Learnitweb

The Three Pillars of Observability: Logs, Metrics, and Traces

In the previous tutorial, we defined observability as the ability to understand the internal state of a system by analyzing the outputs that the application produces. These outputs are often called signals or telemetry signals, because they continuously describe what the system is doing and how it is behaving from the inside.

In modern observability practices, these signals are grouped into three fundamental categories, which are commonly referred to as the three pillars of observability:

  • Metrics
  • Logs
  • Traces

Each of these signals looks at the system from a different angle, and each of them answers a different type of question. When we use all three together, we get a much more complete and reliable understanding of what is really happening inside a complex system.

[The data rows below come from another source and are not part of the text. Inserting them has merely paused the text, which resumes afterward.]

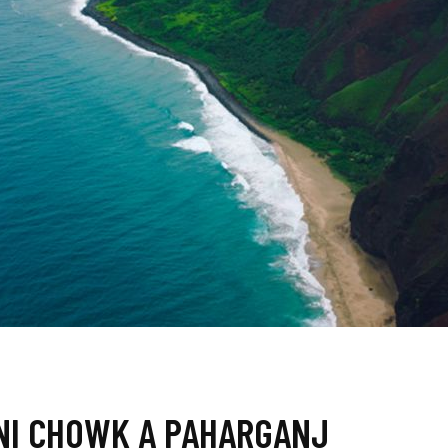
DNI CHOWK A PAHARGANJ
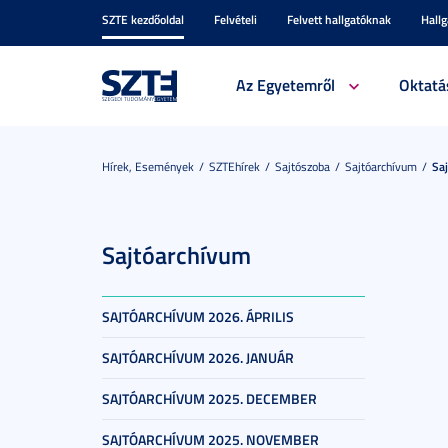
SZTE kezdőoldal
Felvételi
Felvett hallgatóknak
Hall
Az Egyetemről
Oktatá
Hírek, Események
SZTEhírek
Sajtószoba
Sajtóarchívum
Sa
Sajtóarchívum
SAJTÓARCHÍVUM 2026. ÁPRILIS
SAJTÓARCHÍVUM 2026. JANUÁR
SAJTÓARCHÍVUM 2025. DECEMBER
SAJTÓARCHÍVUM 2025. NOVEMBER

If these concepts do not feel completely clear right now, that is perfectly fine, because we will discuss each of them in much greater detail later in the course. For now, the goal is to build a strong intuitive understanding of what each signal represents and why it exists.

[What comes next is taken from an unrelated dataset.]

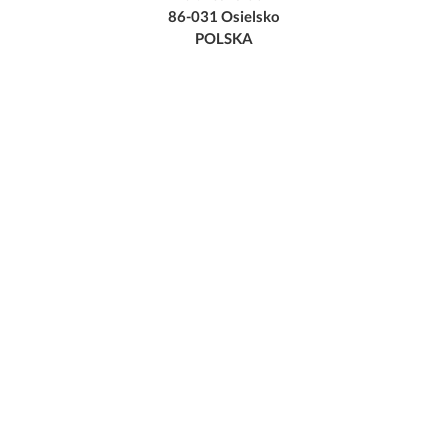
86-031 Osielsko
POLSKA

1. Metrics: Understanding Trends and System Health Over Time

Metrics are numeric measurements collected at regular intervals from an application or system. Each metric represents a value at a specific point in time, and when we store these values over a long period, we can start to observe trends, patterns, and anomalies in the behavior of the system.

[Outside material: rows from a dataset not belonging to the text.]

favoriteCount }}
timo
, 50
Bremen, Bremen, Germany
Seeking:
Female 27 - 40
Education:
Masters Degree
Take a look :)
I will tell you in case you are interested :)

Some important characteristics of metrics are:

  • Metrics are quantitative and time-based.
    This means they always have a number and a timestamp associated with them, and this makes them ideal for drawing graphs, setting thresholds, and watching how a system behaves over minutes, hours, days, or even months.
  • Metrics are not limited to infrastructure data like CPU and memory.
    Of course, we can collect standard metrics such as CPU usage, memory usage, disk I/O, request rate, or error rate, and these are extremely useful for understanding the health of the system. However, metrics can also be application-specific and business-specific.
  • Application-specific metrics often tell a much richer story.
    For example, you might collect metrics such as:
    • Number of orders placed per minute
    • Number of items sold
    • Number of orders cancelled
    • Available inventory
    • Number of threads in waiting state or running state
    These metrics are not just technical; they also describe how the business and the application are behaving.
  • Metrics are especially good for dashboards, alerts, and long-term monitoring.
    Because metrics are numerical and structured, they are perfect for creating dashboards and for defining alert rules such as “alert me if CPU usage goes above 90%” or “alert me if error rate goes above 5%”.

In short, metrics answer questions like:

Is the system healthy? Is it getting slower over time? Is the load increasing? Is something crossing a dangerous threshold?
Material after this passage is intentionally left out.